Pada suatu malam di tahun 1847, dalam semarak Paris yang muram namun penuh nyawa, sekelompok komposer duduk di Café des Ambassadeurs.

Di antara mereka, Ernest Bourget—penulis lirik ternama Prancis.

Orkestra memainkan lagu. Pelanggan bersulang. Tapi satu nada yang terdengar di panggung adalah ciptaan Bourget sendiri—tanpa izin, tanpa bayaran, tanpa penghargaan.

Malam itu, mereka menuntut. Dan menang.

Gugatan itu menjadi momen lahirnya kesadaran hukum: bahwa pencipta berhak atas karya yang digunakan di ruang publik. Nada diberi hak. Dan dunia musik tak lagi sama.

Empat tahun kemudian, SACEM (Société des Auteurs, Compositeurs et Éditeurs de Musique) berdiri di Prancis, menjadi organisasi kolektif pertama yang mengatur royalti.

SACEM lahir dalam dunia pasca-Revolusi Industri, saat seni tak hanya milik bangsawan, tapi juga milik massa.

SACEM melacak pemutaran lagu, menarik lisensi dari restoran dan kabaret, lalu menyalurkan bayaran ke pencipta. Inilah cikal bakal sistem kolektif royalti yang kita kenal hari ini.

-000-

Gagasan ini menyeberang ke Amerika. Tahun 1914, ASCAP lahir. Disusul BMI pada 1939. Di balik persaingan keduanya, dunia belajar menyempurnakan sistem: lebih adil, lebih terstruktur.

Namun, bagaimana menjamin hak cipta lintas negara?

Lalu lahir Konvensi Bern (1886) dan TRIPS Agreement (1995), menyatukan dunia dalam perlindungan internasional atas karya cipta. Kini, jika sebuah lagu diputar di Jakarta, dan penciptanya tinggal di London, ia tetap berhak atas bagiannya.


-000-

Sistem royalti pun berkembang.

Ada dua pendekatan utama:
1. Direct License – pencipta memberi izin langsung kepada pengguna.
2. Blanket License (Kolektif) – pengguna membayar ke lembaga, dan lembaga menyalurkannya ke pencipta.

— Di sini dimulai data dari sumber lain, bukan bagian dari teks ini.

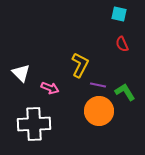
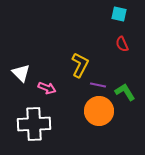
pink arrow: moved 3 px left
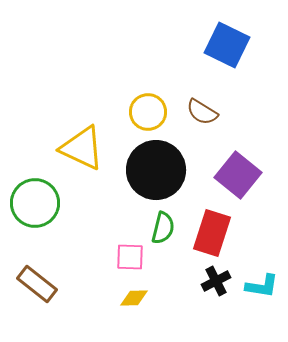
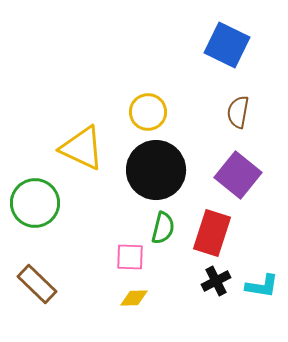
brown semicircle: moved 36 px right; rotated 68 degrees clockwise
brown rectangle: rotated 6 degrees clockwise
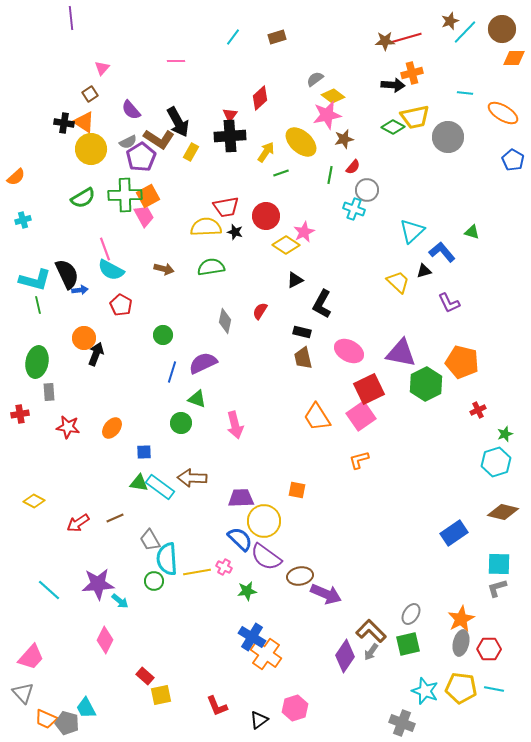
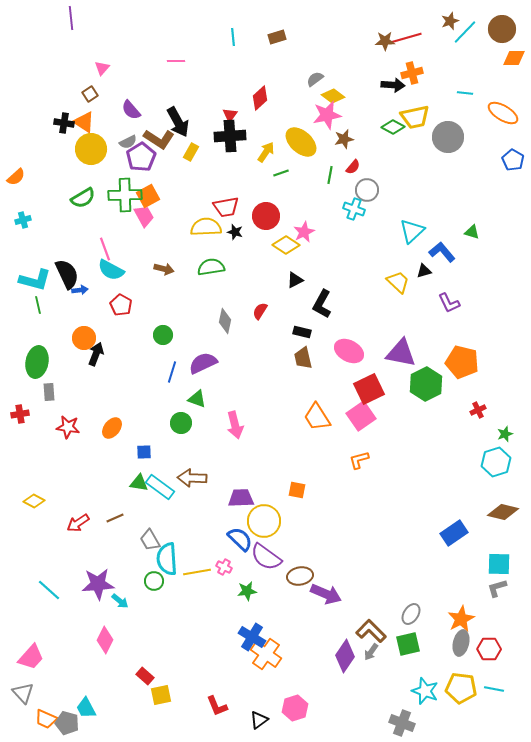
cyan line at (233, 37): rotated 42 degrees counterclockwise
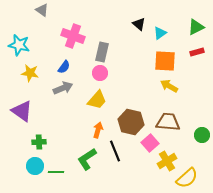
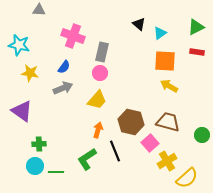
gray triangle: moved 3 px left; rotated 32 degrees counterclockwise
red rectangle: rotated 24 degrees clockwise
brown trapezoid: rotated 10 degrees clockwise
green cross: moved 2 px down
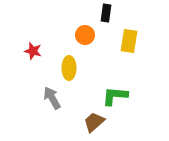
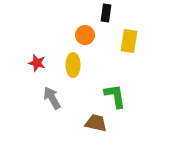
red star: moved 4 px right, 12 px down
yellow ellipse: moved 4 px right, 3 px up
green L-shape: rotated 76 degrees clockwise
brown trapezoid: moved 2 px right, 1 px down; rotated 55 degrees clockwise
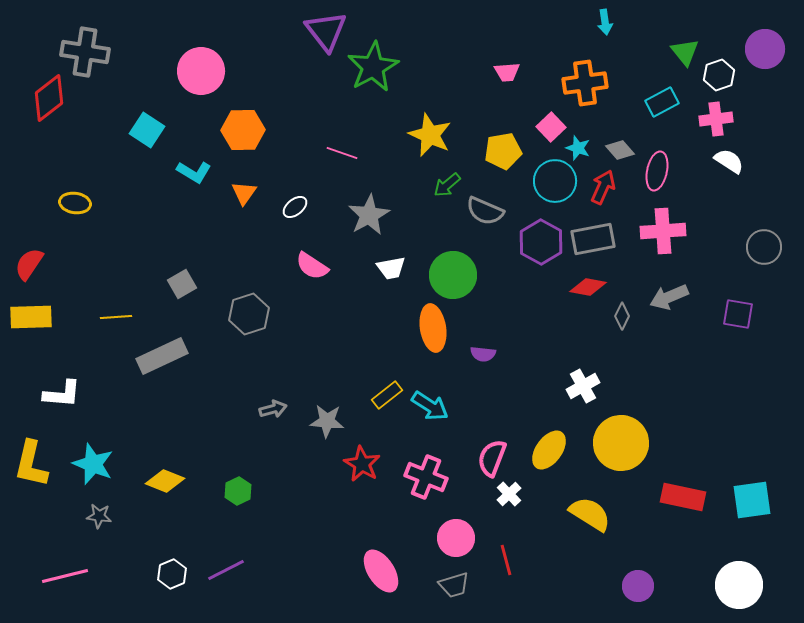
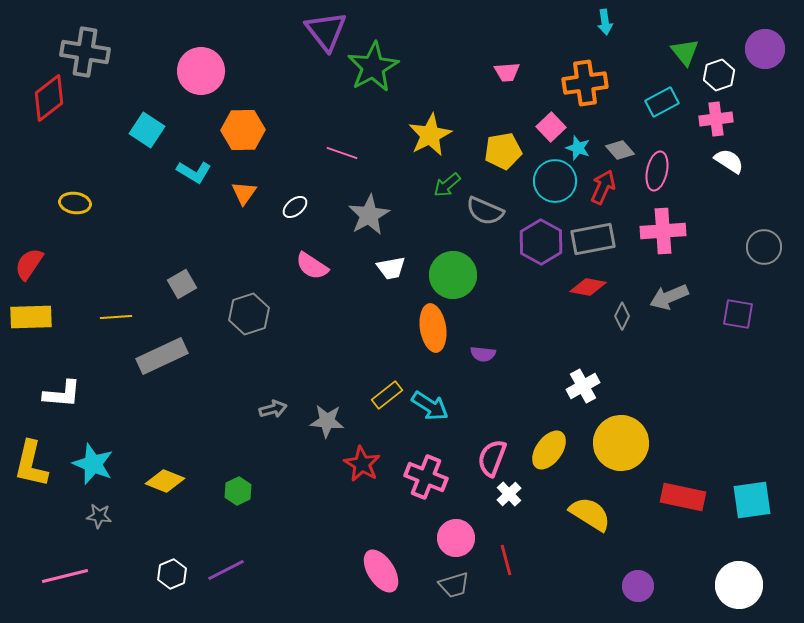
yellow star at (430, 135): rotated 21 degrees clockwise
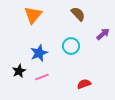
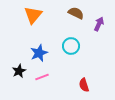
brown semicircle: moved 2 px left, 1 px up; rotated 21 degrees counterclockwise
purple arrow: moved 4 px left, 10 px up; rotated 24 degrees counterclockwise
red semicircle: moved 1 px down; rotated 88 degrees counterclockwise
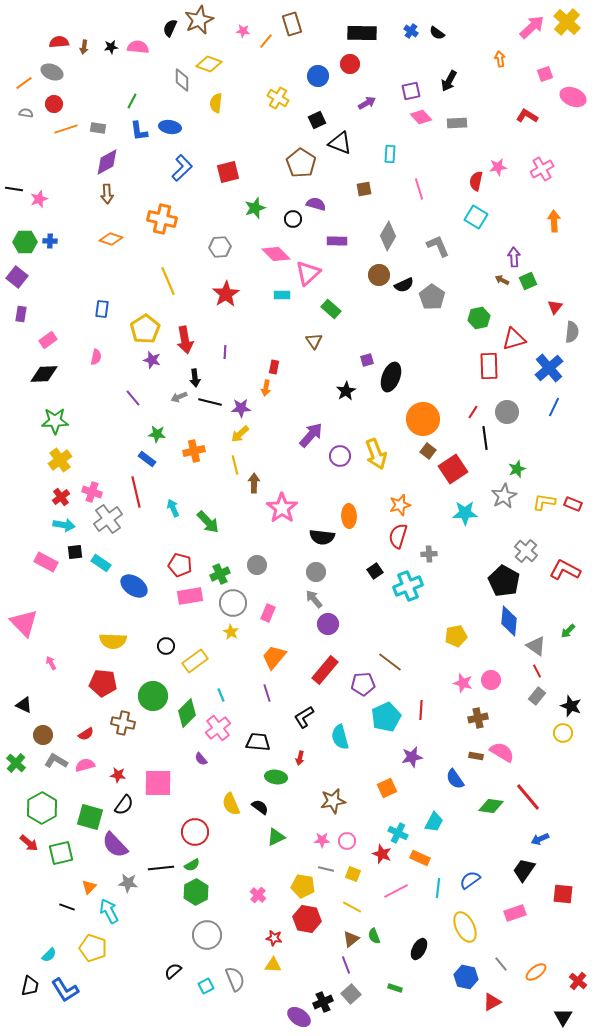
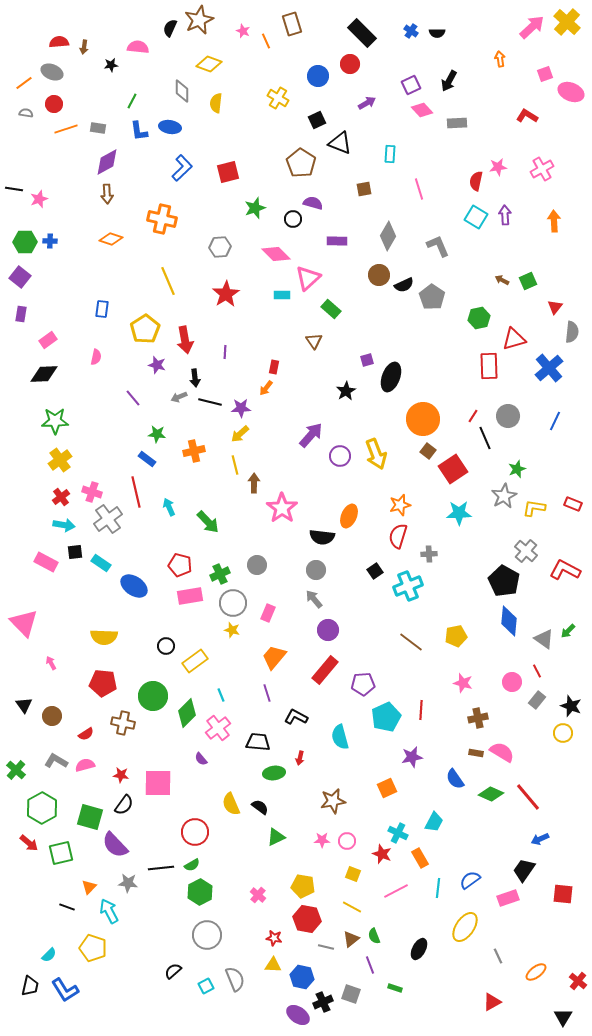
pink star at (243, 31): rotated 16 degrees clockwise
black rectangle at (362, 33): rotated 44 degrees clockwise
black semicircle at (437, 33): rotated 35 degrees counterclockwise
orange line at (266, 41): rotated 63 degrees counterclockwise
black star at (111, 47): moved 18 px down
gray diamond at (182, 80): moved 11 px down
purple square at (411, 91): moved 6 px up; rotated 12 degrees counterclockwise
pink ellipse at (573, 97): moved 2 px left, 5 px up
pink diamond at (421, 117): moved 1 px right, 7 px up
purple semicircle at (316, 204): moved 3 px left, 1 px up
purple arrow at (514, 257): moved 9 px left, 42 px up
pink triangle at (308, 273): moved 5 px down
purple square at (17, 277): moved 3 px right
purple star at (152, 360): moved 5 px right, 5 px down
orange arrow at (266, 388): rotated 28 degrees clockwise
blue line at (554, 407): moved 1 px right, 14 px down
red line at (473, 412): moved 4 px down
gray circle at (507, 412): moved 1 px right, 4 px down
black line at (485, 438): rotated 15 degrees counterclockwise
yellow L-shape at (544, 502): moved 10 px left, 6 px down
cyan arrow at (173, 508): moved 4 px left, 1 px up
cyan star at (465, 513): moved 6 px left
orange ellipse at (349, 516): rotated 25 degrees clockwise
gray circle at (316, 572): moved 2 px up
purple circle at (328, 624): moved 6 px down
yellow star at (231, 632): moved 1 px right, 2 px up; rotated 14 degrees counterclockwise
yellow semicircle at (113, 641): moved 9 px left, 4 px up
gray triangle at (536, 646): moved 8 px right, 7 px up
brown line at (390, 662): moved 21 px right, 20 px up
pink circle at (491, 680): moved 21 px right, 2 px down
gray rectangle at (537, 696): moved 4 px down
black triangle at (24, 705): rotated 30 degrees clockwise
black L-shape at (304, 717): moved 8 px left; rotated 60 degrees clockwise
brown circle at (43, 735): moved 9 px right, 19 px up
brown rectangle at (476, 756): moved 3 px up
green cross at (16, 763): moved 7 px down
red star at (118, 775): moved 3 px right
green ellipse at (276, 777): moved 2 px left, 4 px up; rotated 15 degrees counterclockwise
green diamond at (491, 806): moved 12 px up; rotated 15 degrees clockwise
orange rectangle at (420, 858): rotated 36 degrees clockwise
gray line at (326, 869): moved 78 px down
green hexagon at (196, 892): moved 4 px right
pink rectangle at (515, 913): moved 7 px left, 15 px up
yellow ellipse at (465, 927): rotated 60 degrees clockwise
gray line at (501, 964): moved 3 px left, 8 px up; rotated 14 degrees clockwise
purple line at (346, 965): moved 24 px right
blue hexagon at (466, 977): moved 164 px left
gray square at (351, 994): rotated 30 degrees counterclockwise
purple ellipse at (299, 1017): moved 1 px left, 2 px up
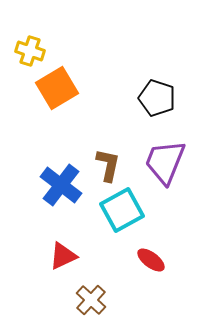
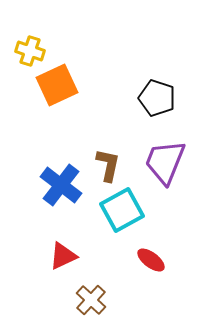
orange square: moved 3 px up; rotated 6 degrees clockwise
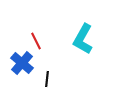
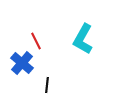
black line: moved 6 px down
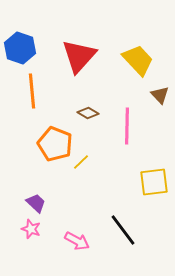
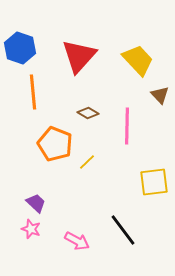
orange line: moved 1 px right, 1 px down
yellow line: moved 6 px right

Negara maju cenderung memakai sistem kolektif karena efisien. Tapi sistem ini menimbulkan ketegangan di banyak negara berkembang, termasuk Indonesia.


-000-

Di sinilah kita kembali pada Keenan dan Vidi.

Lagu Nuansa Bening, ciptaan Keenan Nasution, telah menjadi bagian dari sejarah musik pop Indonesia. Ia dinyanyikan ulang, dibawakan di banyak panggung, dan melekat di ingatan kolektif.

Namun, Keenan merasa tak mendapat penghargaan semestinya atas pemakaian lagunya oleh Vidi Aldiano.

Pada sebuah wawancara, Keenan menyampaikan bahwa hatinya terguncang saat berkali-kali mendengar Nuansa Bening dinyanyikan di berbagai panggung nasional—tanpa pernah diajak bicara, tanpa satu sen pun ia terima. 

Lagu itu lahir dari luka dan cinta, ujarnya. Tapi setelah dinyanyikan ulang, seolah ia  tak lagi memiliki hak bahkan atas kenangannya sendiri.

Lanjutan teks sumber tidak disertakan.